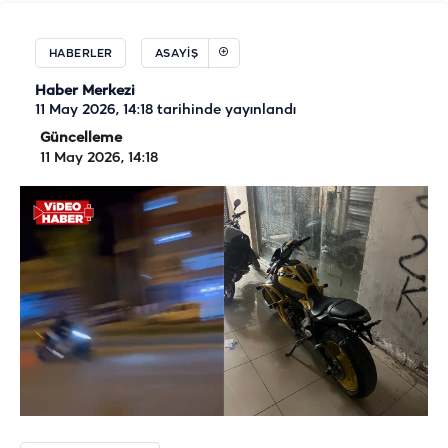
HABERLER
ASAYIŞ
Haber Merkezi
11 May 2026, 14:18
tarihinde yayınlandı
Güncelleme
11 May 2026, 14:18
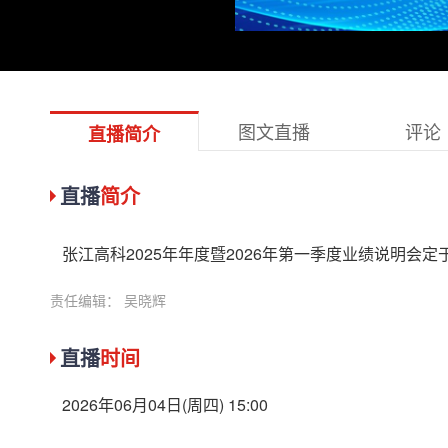
图文直播
评论
直播简介
直播
简介
张江高科2025年年度暨2026年第一季度业绩说明会定于20
责任编辑： 吴晓辉
直播
时间
2026年06月04日(周四) 15:00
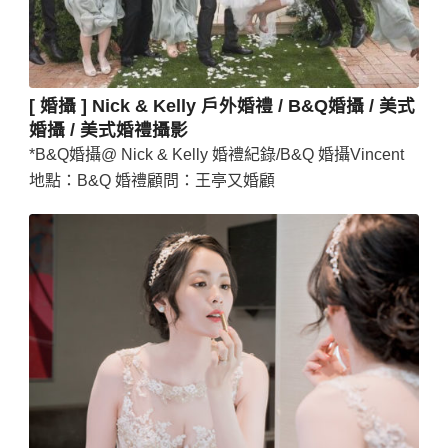
[ 婚攝 ] Nick & Kelly 戶外婚禮 / B&Q婚攝 / 美式
婚攝 / 美式婚禮攝影
*B&Q婚攝@ Nick & Kelly 婚禮紀錄/B&Q 婚攝Vincent
地點：B&Q 婚禮顧問：王亭又婚顧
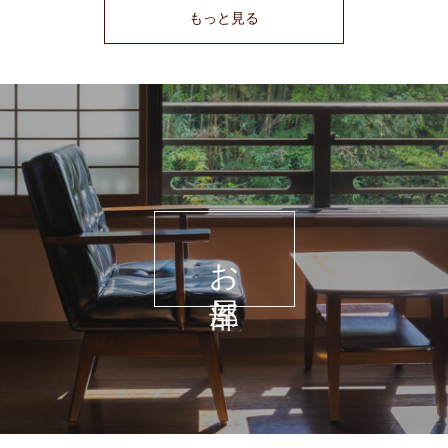
もっと見る
お部屋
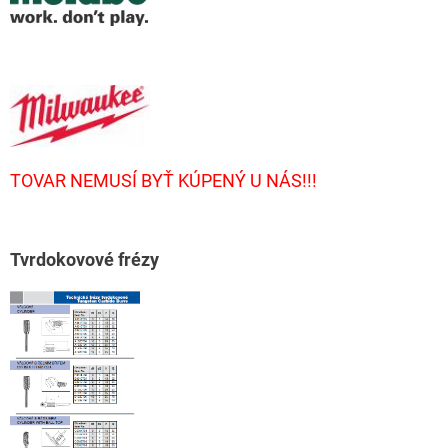
TOVAR NEMUSÍ BYŤ KÚPENÝ U NÁS!!!
T
vrdokovové frézy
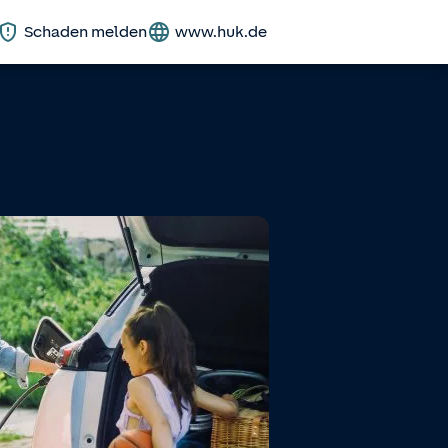
Schaden melden
www.huk.de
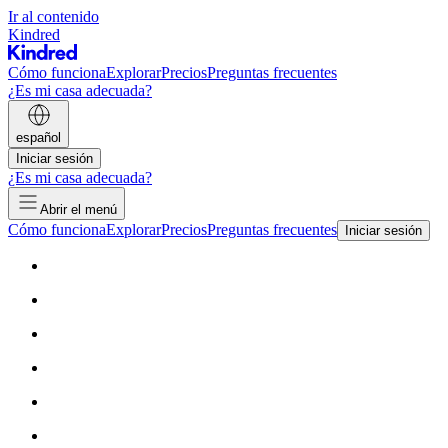
Ir al contenido
Kindred
Cómo funciona
Explorar
Precios
Preguntas frecuentes
¿Es mi casa adecuada?
español
Iniciar sesión
¿Es mi casa adecuada?
Abrir el menú
Cómo funciona
Explorar
Precios
Preguntas frecuentes
Iniciar sesión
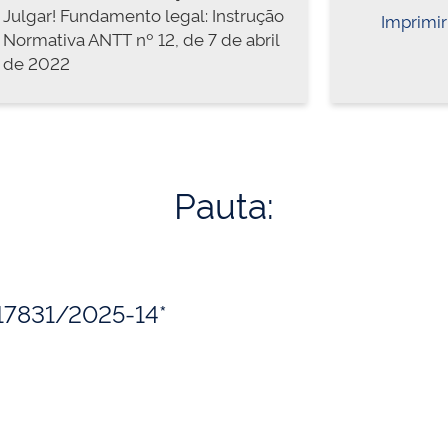
Julgar! Fundamento legal: Instrução
Imprimir
Normativa ANTT nº 12, de 7 de abril
de 2022
Pauta:
017831/2025-14*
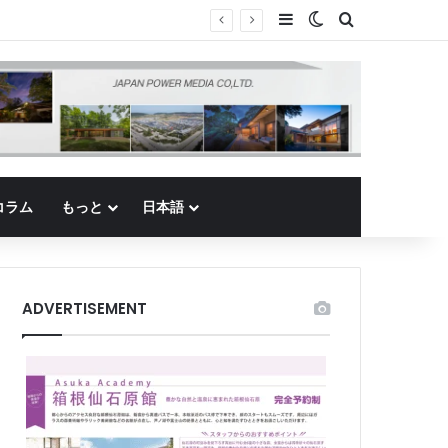
Sidebar
Switch skin
Search for
コラム
もっと
日本語
ADVERTISEMENT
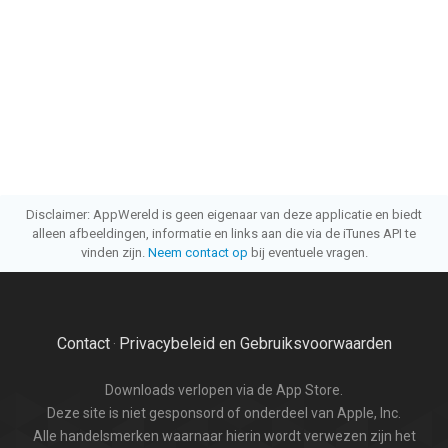
Disclaimer: AppWereld is geen eigenaar van deze applicatie en biedt
alleen afbeeldingen, informatie en links aan die via de iTunes API te
vinden zijn.
Neem contact op
bij eventuele vragen.
Contact
Privacybeleid en Gebruiksvoorwaarden
·
Downloads verlopen via de App Store.
Deze site is niet gesponsord of onderdeel van Apple, Inc.
Alle handelsmerken waarnaar hierin wordt verwezen zijn het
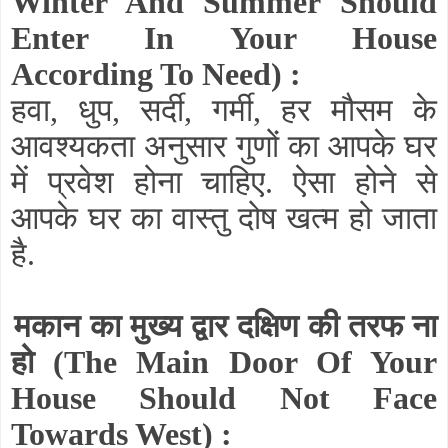
Winter And Summer Should
Enter In Your House
According To Need)
:
हवा, धुप, सर्दी, गर्मी, हर मौसम के
आवश्यकता अनुसार गुणों का आपके घर
में प्रवेश होना चाहिए. ऐसा होने से
आपके घर का वास्तु दोष खत्म हो जाता
है.
मकान का मुख्य द्वार दक्षिण की तरफ ना
हो
(The Main Door Of Your
House Should Not Face
Towards West)
:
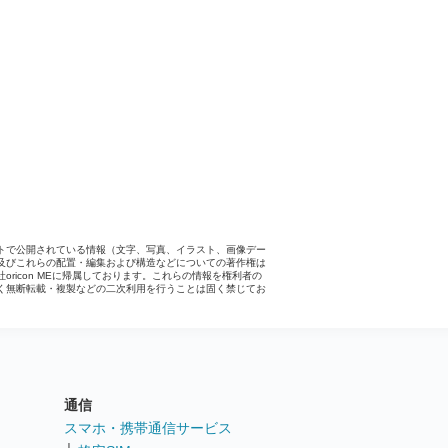
トで公開されている情報（文字、写真、イラスト、画像デー
及びこれらの配置・編集および構造などについての著作権は
社oricon MEに帰属しております。これらの情報を権利者の
く無断転載・複製などの二次利用を行うことは固く禁じてお
。
通信
ト
スマホ・携帯通信サービス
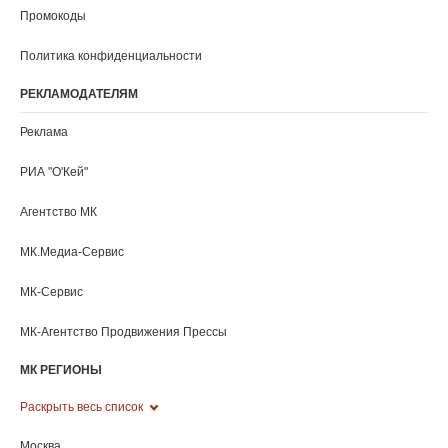
Промокоды
Политика конфиденциальности
РЕКЛАМОДАТЕЛЯМ
Реклама
РИА "O'Кей"
Агентство МК
МК.Медиа-Сервис
МК-Сервис
МК-Агентство Продвижения Прессы
МК РЕГИОНЫ
Раскрыть весь список
Москва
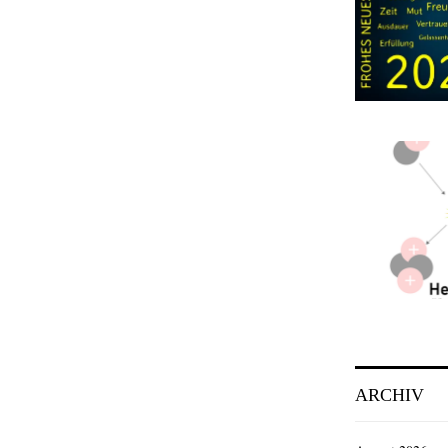
ARCHIV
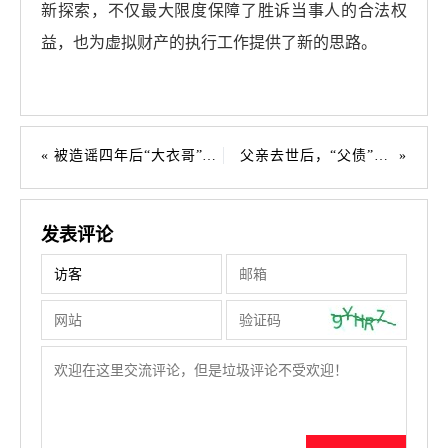
新探索，不仅最大限度保障了胜诉当事人的合法权
益，也为虚拟财产的执行工作提供了新的思路。
被造谣四年后“大衣哥”决定起诉网暴者
父亲去世后，“父债”要“子偿”吗？
发表评论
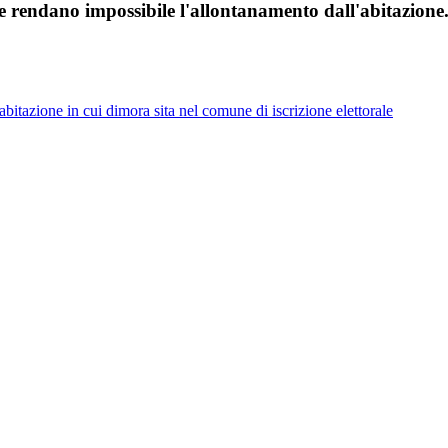
ne rendano impossibile l'allontanamento dall'abitazione.
tazione in cui dimora sita nel comune di iscrizione elettorale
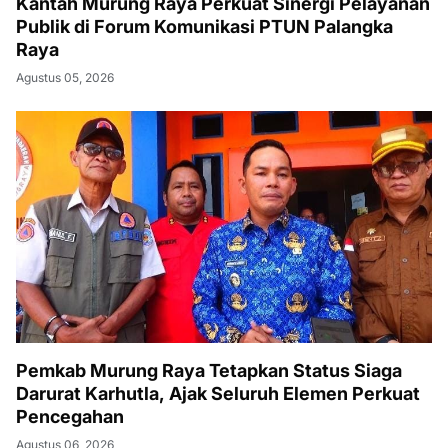
Kantah Murung Raya Perkuat Sinergi Pelayanan
Publik di Forum Komunikasi PTUN Palangka
Raya
Agustus 05, 2026
Pemkab Murung Raya Tetapkan Status Siaga
Darurat Karhutla, Ajak Seluruh Elemen Perkuat
Pencegahan
Agustus 06, 2026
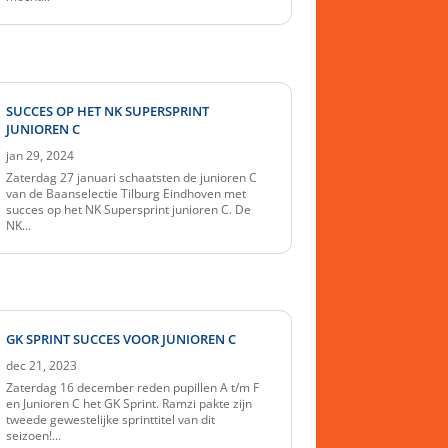
SUCCES OP HET NK SUPERSPRINT
JUNIOREN C
jan 29, 2024
Zaterdag 27 januari schaatsten de junioren C
van de Baanselectie Tilburg Eindhoven met
succes op het NK Supersprint junioren C. De
NK...
GK SPRINT SUCCES VOOR JUNIOREN C
dec 21, 2023
Zaterdag 16 december reden pupillen A t/m F
en Junioren C het GK Sprint. Ramzi pakte zijn
tweede gewestelijke sprinttitel van dit
seizoen!...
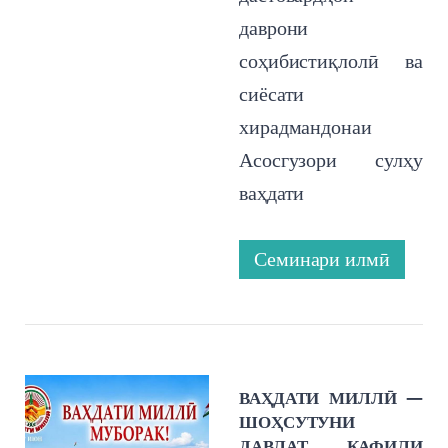
даврони
соҳибистиқлолӣ ва
сиёсати
хирадмандонаи
Асосгузори сулҳу
ваҳдати
Семинари илмӣ
ВАҲДАТИ МИЛЛӢ —
ШОҲСУТУНИ
ДАВЛАТ, КАФИЛИ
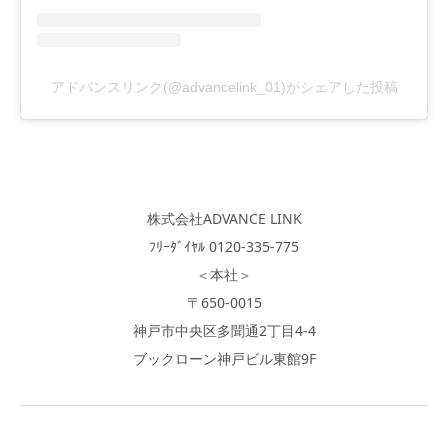
アドバンスリンク(@advancelink_01)がシェアした投稿
株式会社ADVANCE LINK
ﾌﾘｰﾀﾞｲﾔﾙ 0120-335-775
＜本社＞
〒650-0015
神戸市中央区多聞通2丁目4-4
ブックローン神戸ビル東館9F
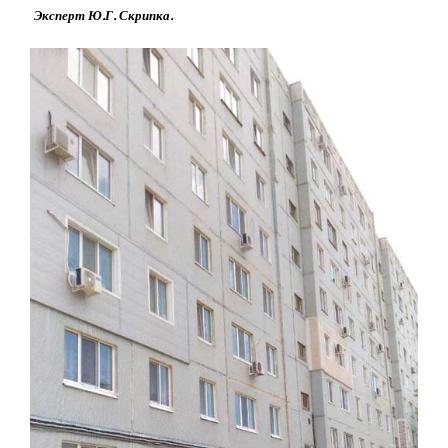
Эксперт Ю.Г. Скрипка.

• **Exercise details**: Where does the word "Perkuat" appear in the material above? Copy every line that holds it.

• **Solution to the exercise**:
Kantah Murung Raya Perkuat Sinergi Pelayanan
Darurat Karhutla, Ajak Seluruh Elemen Perkuat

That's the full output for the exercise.